There was a lady who was holding a tray of food and was a bit slow going back to the table. The big guy hit the tray with the baseball bat and the food was everywhere. I was so scared at this point thinking he may hit us too. He was less than a foot away from me and shouting. In the mean time, the skinny guy held the machete towards the manager and asked him to take him to the safe where all the money was. Both of them disappeared at the back while the big guy was trying to control rest of the patrons.

There were two entrances to this MacDonald’s. At one entrance there was a getaway car waiting but from the second entrance an Asian looking older man entered. We just looked at him as he didn’t realise that he had walked into a hold up. Poor man, I think he didn’t speak and understand English so when the fat guy asked him to sit down, he just looked at him in confusion. At this point, the guy got angry and took a swing with his baseball bat at this poor man’s head. I thought the old man died but thank god he had a thick skull. He didn’t bleed at all but instantly he had this big lump on his head, the size of an apple. He just dropped to the ground unconscious and a lady rushed to him saying she is a nurse.

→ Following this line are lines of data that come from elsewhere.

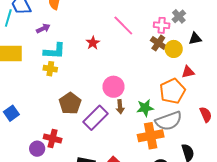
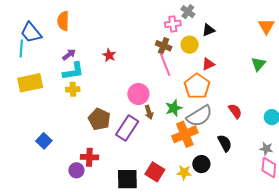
pink line: (123, 25) -> (165, 65), moved, turned 35
purple arrow: (43, 28) -> (69, 55), moved
brown cross: (158, 43) -> (164, 46), moved
red semicircle: (206, 115) -> (235, 111), moved

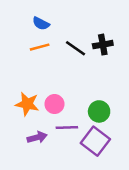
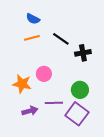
black cross: (103, 45) -> (83, 53), moved
pink circle: (54, 104) -> (44, 74), moved

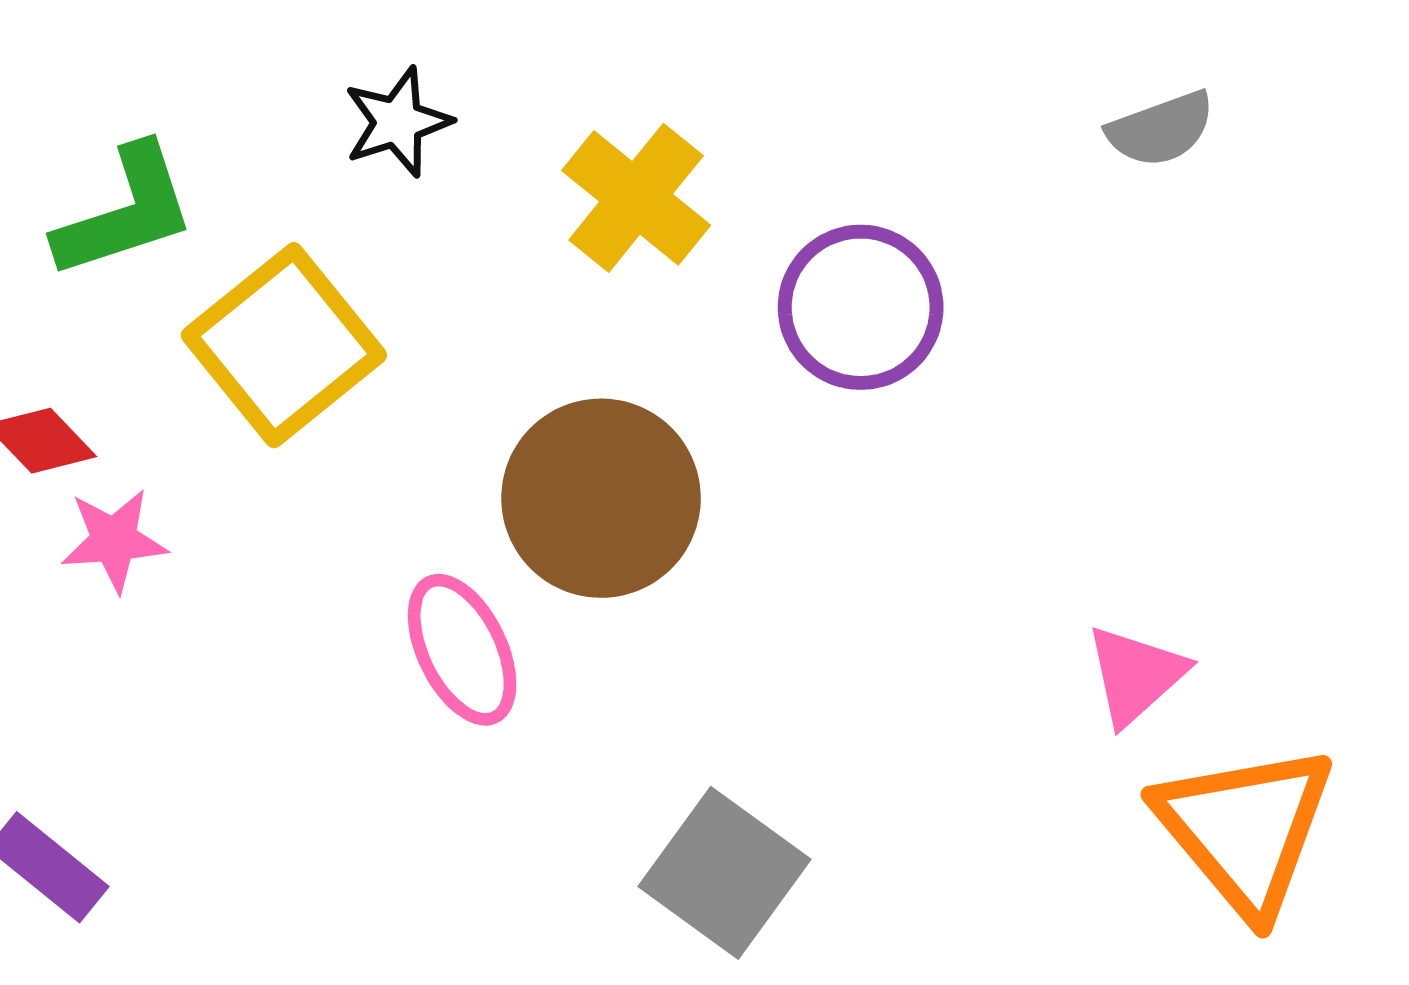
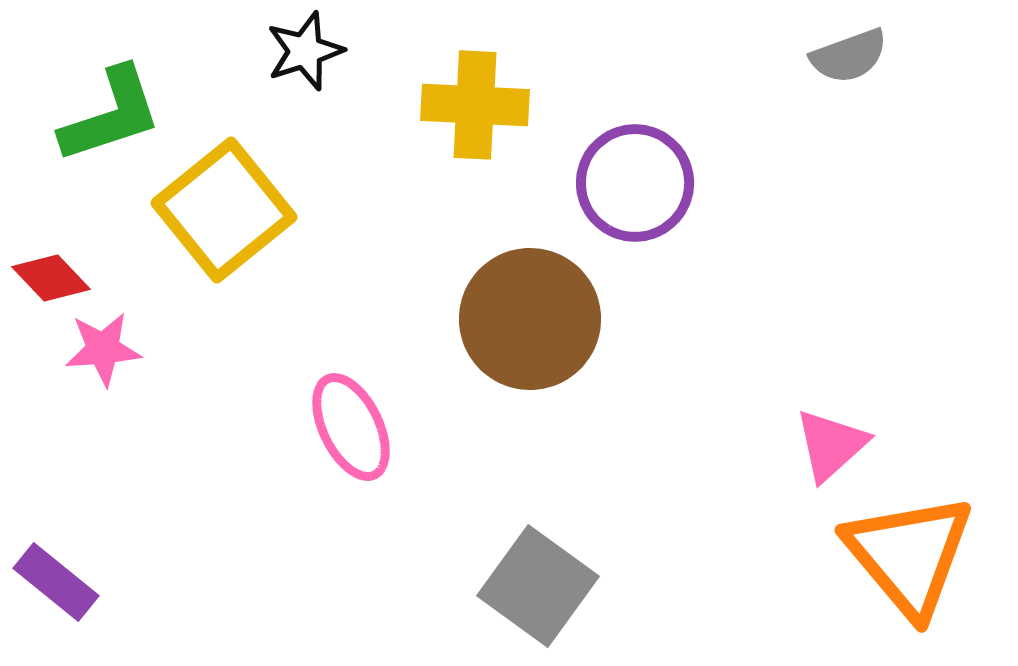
yellow cross: (636, 198) -> (475, 105), turned -36
brown circle: (601, 498) -> (530, 319), moved

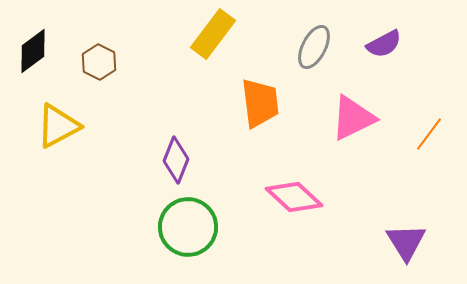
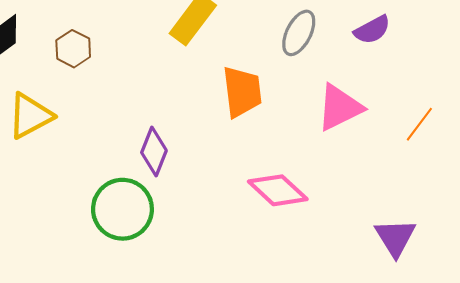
green circle: (188, 227) -> (122, 209), moved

The environment got more tense. The fat guy started shouting “Hurry up man!” to the skinny guy at the back and I could see he was getting impatient. Then he saw my bag on the table. He just took it and started emptying it on the floor. Luckily I had my mobile in my pocket and had forgotten the wallet so it had really nothing except a make up bag. As he didn’t find anything, he just threw it on the ground. If you read the news article of the robbery, the lady with the purse is me 😦

The skinny guy came running out with a few bags full of money and both of them ran towards the waiting getaway car.

All this happened in a space of 5-10 minutes but it has scarred me forever. For weeks after this happened, I couldn’t sleep properly.

I think within 5 minutes of the robbers leaving the place, the police and ambulance was there. Police started questioning the witnesses and the poor old man was taken to a hospital.

The next day I saw the news on TV and in the newspapers. We didn’t tell anyone about it then as we didn’t want our parents and family to get worried. I only told one of my close friends and AS when I met him in Nepal later.

Here is the link from the national newspapers running that story.

I always felt Sydney was a safe place and nothing had happened to me (touch wood) until then. But after that incident I am more careful and look around when I am out and about. I am glad I got out of the situation without any harm but I definitely was in the wrong place at the wrong time.